Short‑lived spikes are expected platform behavior and usually resolve automatically.

Practical Monitoring Considerations

Reporting Workloads

If applications read from the geo‑secondary for reporting:

  • Expect near‑real‑time, not guaranteed real‑time visibility
  • Design reports to tolerate small delays
  • Route latency‑sensitive reads to the primary if required

Transaction Patterns

Redo lag is more likely during:

  • Large batch updates
  • Index maintenance operations
  • Schema modification commands
  • Bursty write workloads

Keeping transactions short and efficient reduces replication pressure.

Best Practices

  • Use UTC timestamps consistently when correlating events
  • Monitor replication_lag_sec and redo_queue_size together
  • Implement retry logic in applications for transient conditions
  • Avoid assuming read replicas are always perfectly synchronized
  • Do not take manual actions during short‑lived redo spikes unless the lag persists

Summary

Redo lag in Azure SQL Database geo‑replication is a normal and self‑healing behavior during certain workload patterns. By using supported public DMVs and T‑SQL, customers can:

  • Monitor replication health safely
  • Understand replica freshness
  • Make informed application routing decisions
  • Avoid unnecessary intervention

Azure SQL Database automatically stabilizes replication once redo pressure subsides, ensuring durability and availability without manual management.

References

 

Updated Jan 15, 2026
Version 2.0

3 Comments

  • m60freeman's avatar
    m60freeman
    Brass Contributor

    Both example queries contain invalid column names. Please clarify whether the queries can or should be run on the primary or secondary.

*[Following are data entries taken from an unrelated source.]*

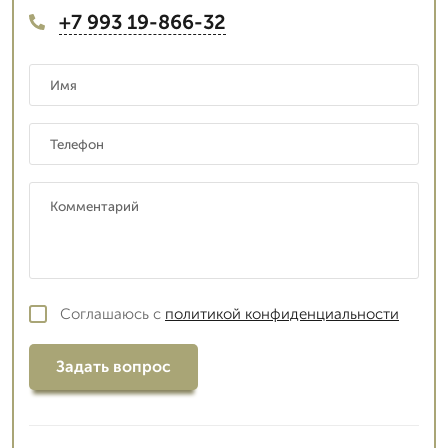
+7 993 19-866-32
Соглашаюсь с
политикой конфиденциальности
Задать вопрос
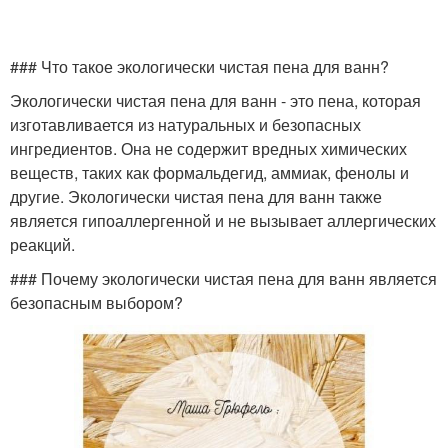
### Что такое экологически чистая пена для ванн?
Экологически чистая пена для ванн - это пена, которая
изготавливается из натуральных и безопасных
ингредиентов. Она не содержит вредных химических
веществ, таких как формальдегид, аммиак, фенолы и
другие. Экологически чистая пена для ванн также
является гипоаллергенной и не вызывает аллергических
реакций.
### Почему экологически чистая пена для ванн является
безопасным выбором?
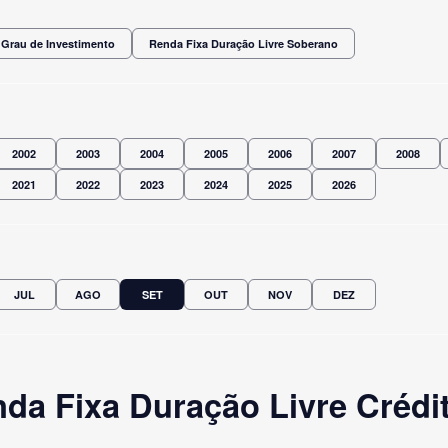
 Grau de Investimento
Renda Fixa Duração Livre Soberano
2002
2003
2004
2005
2006
2007
2008
2021
2022
2023
2024
2025
2026
JUL
AGO
SET
OUT
NOV
DEZ
da Fixa Duração Livre Crédit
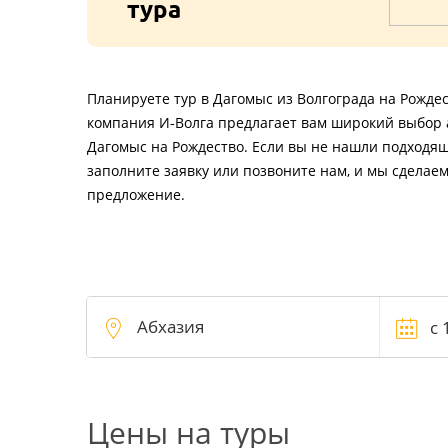
тура
Планируете тур в Дагомыс из Волгограда на Рожде
компания И-Волга предлагает вам широкий выбор а
Дагомыс на Рождество. Если вы не нашли подходящ
заполните заявку или позвоните нам, и мы сделае
предложение.
Цены на туры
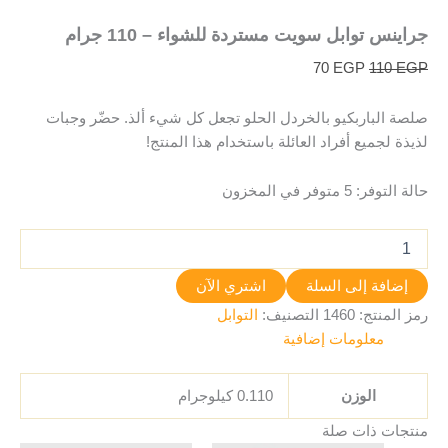
جراينس توابل سويت مستردة للشواء – 110 جرام
70
EGP
110
EGP
صلصة الباربكيو بالخردل الحلو تجعل كل شيء ألذ. حضّر وجبات
لذيذة لجميع أفراد العائلة باستخدام هذا المنتج!
حالة التوفر:
5 متوفر في المخزون
إضافة إلى السلة
اشتري الآن
رمز المنتج:
1460
التصنيف:
التوابل
معلومات إضافية
الوزن
0.110 كيلوجرام
منتجات ذات صلة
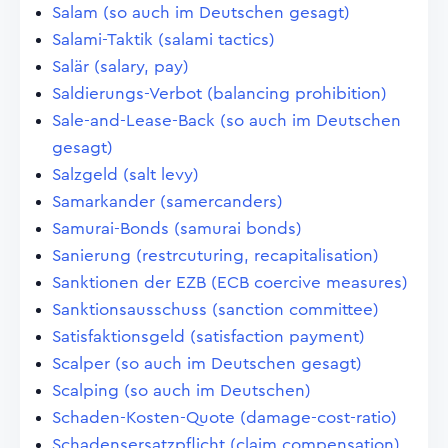
Salam (so auch im Deutschen gesagt)
Salami-Taktik (salami tactics)
Salär (salary, pay)
Saldierungs-Verbot (balancing prohibition)
Sale-and-Lease-Back (so auch im Deutschen
gesagt)
Salzgeld (salt levy)
Samarkander (samercanders)
Samurai-Bonds (samurai bonds)
Sanierung (restrcuturing, recapitalisation)
Sanktionen der EZB (ECB coercive measures)
Sanktionsausschuss (sanction committee)
Satisfaktionsgeld (satisfaction payment)
Scalper (so auch im Deutschen gesagt)
Scalping (so auch im Deutschen)
Schaden-Kosten-Quote (damage-cost-ratio)
Schadensersatzpflicht (claim compensation)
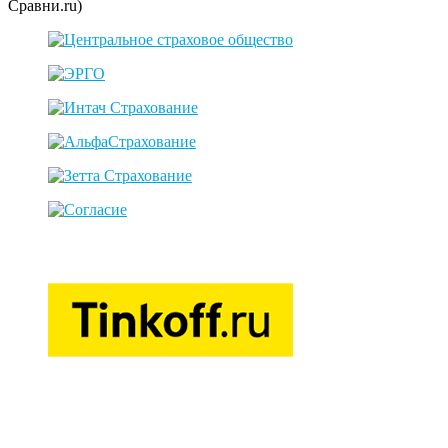
Сравни.ru)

    • Mohamed_Baioumy_MSFT's avatar
      Mohamed_Baioumy_MSFT
      Icon for Microsoft rankMicrosoft

      Thank you for the careful review—you're absolutely right. I’ve updated the queries to reference the correct column, and confirmed that both should be executed on the primary database. Please take another look and let me know if there’s anything else you’d like me to adjust.

      • m60freeman's avatar
        m60freeman
        Brass Contributor

        For the first query, I would use:

        -- Run on primary DB
        SELECT 
            link_guid
          , partner_server
          , partner_database
          , replication_state_desc
          , replication_lag_sec
          , last_replication
        FROM sys.dm_geo_replication_link_status;

        I think the additional data is helpful. Thanks for updating the article so quickly!